## Problem statement
Only a number is wanted here: how many lines in the records below contain the string "filing".

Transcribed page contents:
====
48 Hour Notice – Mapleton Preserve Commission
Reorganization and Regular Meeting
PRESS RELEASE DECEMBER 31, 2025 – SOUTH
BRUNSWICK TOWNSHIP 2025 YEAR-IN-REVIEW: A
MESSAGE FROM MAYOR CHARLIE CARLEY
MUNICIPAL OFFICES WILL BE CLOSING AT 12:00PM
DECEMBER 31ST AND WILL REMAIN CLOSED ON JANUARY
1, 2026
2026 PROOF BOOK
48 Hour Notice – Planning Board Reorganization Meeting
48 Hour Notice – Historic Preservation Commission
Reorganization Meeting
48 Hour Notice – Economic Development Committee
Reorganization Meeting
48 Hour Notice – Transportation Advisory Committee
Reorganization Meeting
====
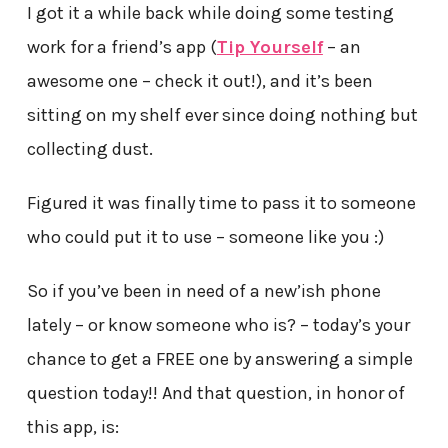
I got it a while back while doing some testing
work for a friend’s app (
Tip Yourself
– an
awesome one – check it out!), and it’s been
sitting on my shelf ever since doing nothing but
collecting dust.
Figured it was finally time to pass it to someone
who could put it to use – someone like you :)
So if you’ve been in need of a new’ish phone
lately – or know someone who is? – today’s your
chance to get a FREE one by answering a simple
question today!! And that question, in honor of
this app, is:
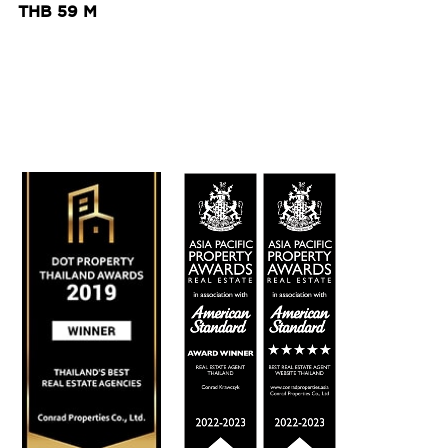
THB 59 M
====
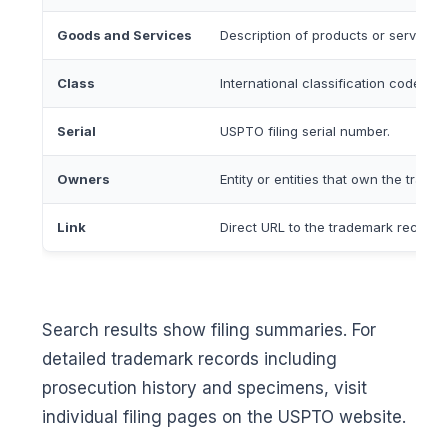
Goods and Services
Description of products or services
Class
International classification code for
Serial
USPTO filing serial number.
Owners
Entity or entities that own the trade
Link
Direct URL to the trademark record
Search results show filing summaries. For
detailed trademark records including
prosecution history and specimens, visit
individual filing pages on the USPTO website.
====
## Exercise result
3